99072 leaves, 488876 branches, 107292 expansions
Branching factor: 4.55650001864
Expected max leaves = 4.55650001864^5 = 1964.06963743 leaves

As you can see, there are way more leaves on the search tree than how many there would be if I used naive minimax. What is going on here? My algorithm is posted below:

# Generate constants
import sys
posInfinity = sys.float_info.max
negInfinity = -sys.float_info.max

# Returns the direction of the best move given current state and depth limit
def bestMove(grid, depthLimit):
    global limit
    limit = depthLimit
    moveValues = {}
    # Match each move to its minimax value
    for move in Utils2048.validMoves(grid):
        gridCopy = [row[:] for row in grid]
        Utils2048.slide(gridCopy, move)
        moveValues[move] = minValue(grid, negInfinity, posInfinity, 1)
    # Return move that have maximum value
    return max(moveValues, key = moveValues.get)

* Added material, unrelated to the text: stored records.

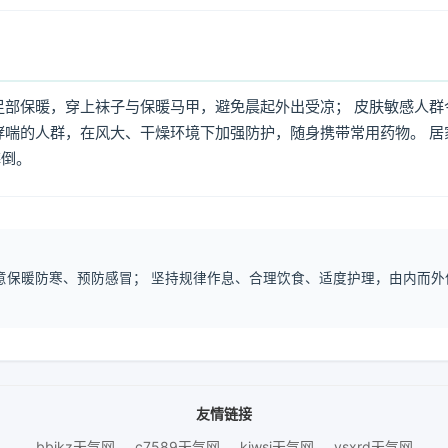
足部保暖，穿上袜子与保暖马甲，避免晨起外出受凉； 皮肤敏感人群
哮喘的人群，在风大、干燥环境下加强防护，随身携带常用药物。 居
摔倒。
注意保暖防寒、预防感冒； 坚持规律作息、合理饮食、适度护理，由内而外
友情链接
bbjkz天气网
c7589天气网
kjwsj天气网
ysxrd天气网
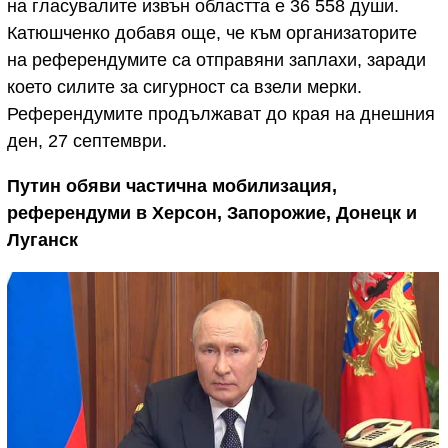
на гласувалите извън областта е 36 558 души.
Катюшченко добавя още, че към организаторите
на референдумите са отправяни заплахи, заради
което силите за сигурност са взели мерки.
Референдумите продължават до края на днешния
ден, 27 септември.
Путин обяви частична мобилизация,
референдуми в Херсон, Запорожие, Донецк и
Луганск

# Returns the maximum utility when the player moves
def maxValue(grid, a, b, depth):
    successors = Utils2048.maxSuccessors(grid)
    if len(successors) == 0 or limit < depth:
        return Evaluator.evaluate(grid)
    value = negInfinity
    for successor in successors:
        value = max(value, minValue(successor, a, b, depth + 1))
        if value >= b:
            return value
        a = max(a, value)
    return value
# Returns the minimum utility when the computer moves
def minValue(grid, a, b, depth):
    successors = Utils2048.minSuccessors(grid)
    if len(successors) == 0 or limit < depth:
        return Evaluator.evaluate(grid)
    value = posInfinity
    for successor in successors:
        value = min(value, maxValue(successor, a, b, depth + 1))
        if value <= a:
            return value
        b = min(b, value)
    return value

Someone please help me out. I looked over this code several times and I can't pin down what's wrong.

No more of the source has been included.